Como a penalista citada, considera que deveria ter sido valorizada a comissão em conjunto e o não uso de preservativo. Mas ao contrário dela crê que "a medida da pena demonstra que o crime foi desvalorizado. Há um sinal de impunidade para a comunidade. Uma mulher inconsciente foi violada duas vezes! Que humilhação para ela constatar que ficam com pena suspensa."

"O que mais revolta é que quando estão em causa crimes contra mulheres o sinal que os tribunais dão é sempre este, de desculpabilização do comportamento dos agressores. O que era preciso para terem pena efetiva? Que já tivessem violado ou roubado antes?"
A indignação sobe de tom: "E o acórdão refere que ela esteve a dançar na pista? Mas que importância tem isso? Que relevo, que relação? E de onde vem a "sedução mútua"? Esta mulher tinha vomitado e estava na casa de banho mal disposta. Provou-se que estava incapaz de resistir quando a violaram. Até se podia ter despido na pista, caramba. Está a tentar-se que recaia na vítima uma parte da responsabilidade. E que é isto da "baixa ilicitude"? O que seria alta ilicitude? Às vezes parece que a argumentação jurídica permite que a gente se perca e não veja a gravidade das coisas. Estamos a escudar-nos no argumento jurídico para branquear os factos."
Os factos, então. Voltemos atrás, à noite de sábado 26 de novembro. Maria, de quem pouco se sabe a partir do acórdão, tinha-se deslocado com uma amiga ao Vice Versa, que ambas frequentavam há alguns meses e de onde conheciam os arguidos. Pelas 3.30, havendo já no bar, lê-se na factualidade provada, "poucos clientes e aproximando-se a hora do seu encerramento - 4 horas da madrugada -, o arguido [barman] começou a servir à [vítima] vários "shots" - pelo menos três -, de bebidas alcoólicas (...) dizendo que era oferta, sendo certo que a ofendida já havia consumido várias bebidas também alcoólicas."

"De onde vem a "sedução mútua"? Esta mulher tinha vomitado e estava na casa de banho mal disposta. Estava incapaz de resistir quando a violaram. Está a tentar-se que recaia na vítima uma parte da responsabilidade."

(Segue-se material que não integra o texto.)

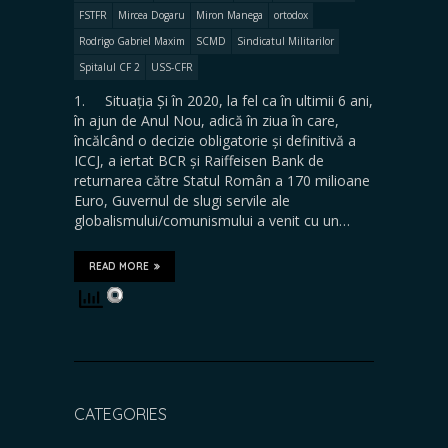
FSTFR
Mircea Dogaru
Miron Manega
ortodox
Rodrigo Gabriel Maxim
SCMD
Sindicatul Militarilor
Spitalul CF 2
USS-CFR
1. Situația Și în 2020, la fel ca în ultimii 6 ani,
în ajun de Anul Nou, adică în ziua în care,
încălcând o decizie obligatorie și definitivă a
ICCJ, a iertat BCR și Raiffeisen Bank de
returnarea către Statul Român a 170 milioane
Euro, Guvernul de slugi servile ale
globalismului/comunismului a venit cu un…
READ MORE
CATEGORIES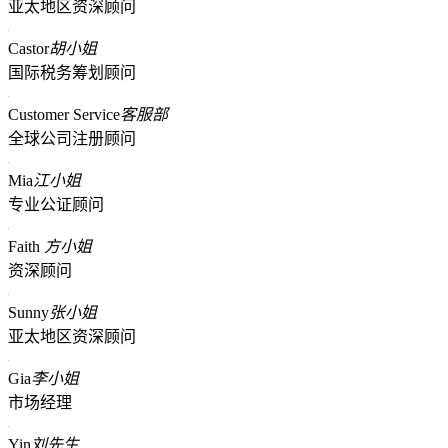
亚太地区资深顾问
Castor
胡小姐
国际税务筹划顾问
Customer Service
客服部
全球公司注册顾问
Mia
江小姐
专业公证顾问
Faith
方小姐
资深顾问
Sunny
张小姐
亚太地区资深顾问
Gia
李小姐
市场经理
Yin
刘先生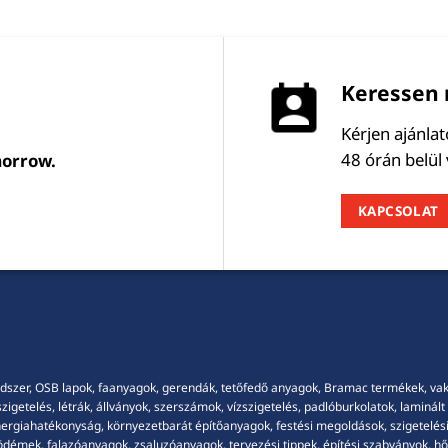
Keressen 
Kérjen ajánla
48 órán belül
morrow.
KAPCSOLAT
dszer, OSB lapok, faanyagok, gerendák, tetőfedő anyagok, Bramac termékek, vakola
getelés, létrák, állványok, szerszámok, vízszigetelés, padlóburkolatok, laminált p
energiahatékonyság, környezetbarát építőanyagok, festési megoldások, szigetelési
démek, falazóanyagok, zsaluzóanyagok, tervezési tippek, építési szabványok, hősz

Pouco depois, já após as quatro da manhã, a amiga de Maria mostrou-se mal disposta, sentando-se num sofá na zona Vip, acompanhada por Paulo. Maria juntou-se-lhes, acompanhada por Marcos, e começou também a sentir-se nauseada, sendo levada por Marcos ao exterior do bar (supõe-se que para apanhar ar). Perto das cinco da manhã, como não se sentisse melhor, Maria foi levada por Marcos à casa de banho feminina e aí sentou-se no chão, junto à sanita, e vomitou. Paulo foi também à casa de banho nessa altura e "aí verificou sinais de embriaguez" em Maria.